Some people are lucky enough to be born with natural rhythm… while others are a little rustier on their feet. However, the great thing about dancing is that you don’t have to be good at it to reap the benefits and have a fun time.
Dancing improves your physical health and fitness, alleviates stress, and boosts confidence. It also keeps your mind sharp and improves balance and coordination. Going to a group dancing class could also be a great way to widen your social circle. Plus, whatever type of music you’re into, there’s a dance style out there for everyone.
You can choose from ballroom, latin, tapdance, salsa, ballet, hip hop, line dancing, tango, step dancing, breakdancing, belly dancing… Whatever your experience, ability, or mobility, there’s a dance to suit you.
If you want to be inspired, check out Para Dance Sport, where athletes with a physical disability affecting their lower limbs prove dance is something everyone can enjoy.
It’s worth remembering that you don’t have to go to classes to learn how to dance – you can work on your steps from the comfort of your own home. There are thousands of tutorials and videos available online. Why not check out our article, 11 dance classes for beginners, to get a few ideas?
Cycling is a low impact exercise that uses all the major muscle groups, so you’ll always be getting a great workout, no matter how far you ride.
Just like running, cycling can be adapted to your own preferences and ability. So if you want a challenge, you could give mountain biking a go, and push yourself by tearing up and down steep mountain roads. At the same time, if you want to take it slow, you can get a road bike and enjoy gentle cruises around town.
If you want a bit of a boost while you’re cycling, you can even get a power-assisted bike or an e-bike, which has a small electric motor to make it that bit easier.
It’s important to get the right bike and make sure it fits you.

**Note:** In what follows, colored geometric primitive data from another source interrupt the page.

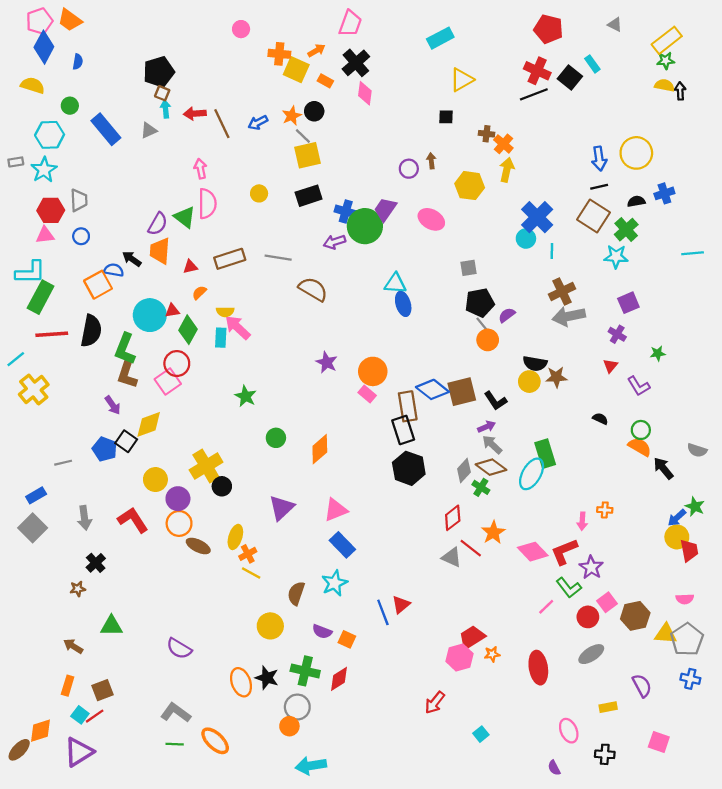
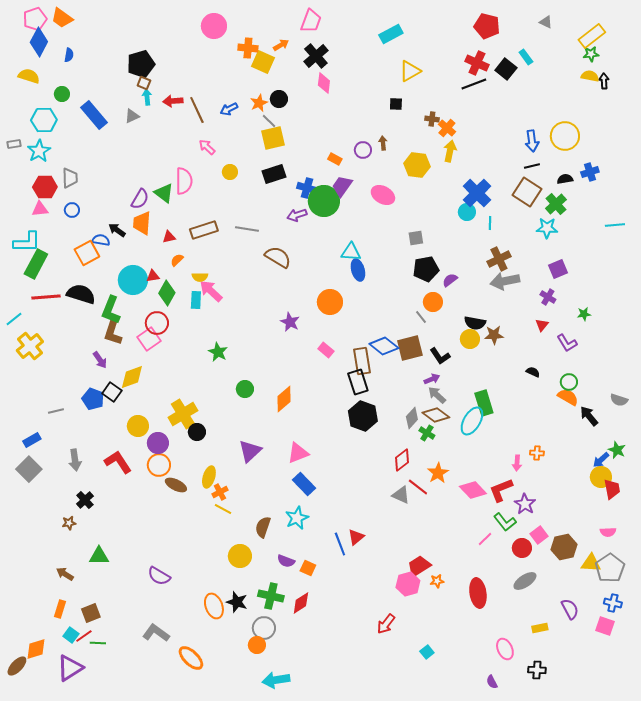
pink circle: (241, 29) -> (214, 26), size x1.6
orange rectangle: (325, 81) -> (335, 159), moved
pink arrow: (200, 169) -> (207, 147), moved, turned -36
gray line: (482, 324) -> (421, 317), moved
black semicircle: (91, 331) -> (81, 294), turned -84
orange circle: (373, 371) -> (330, 302), moved
pink square: (659, 742) -> (605, 626), moved
green line: (175, 744) -> (98, 643), moved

We’d recommend popping along to your local bike shop and asking staff for some assistance – they can help you choose the right helmet, lights, reflectors, and other cycling gear.
Bike shops are also great places to meet other cyclists and find out about local cycle routes and bike clubs. If you want to learn more about cycling, choosing the right bike, and how to stay safe on the roads, have a read of our beginner’s guide to cycling. Or to get inspired, why not check out our list of 9 beautiful cycle routes in the UK?
As beneficial as we know sport is for our minds and bodies, it’s fair to say that not all of us enjoy it. But the wonderful thing about sport is that there really is something out there for everyone – no matter your fitness, mobility, or strength level.
From gentle stretching that helps quieten the mind to lively dance and energetic badminton, we hope that this list has given you an idea for something that you might enjoy. And for more ideas, why not visit the fitness and exercise and hobbies and activities sections of our website?
Whatever sport you decide to try, remember to be kind to yourself and go at your own pace. No matter how you perform, trying out a new activity is always something to feel proud of.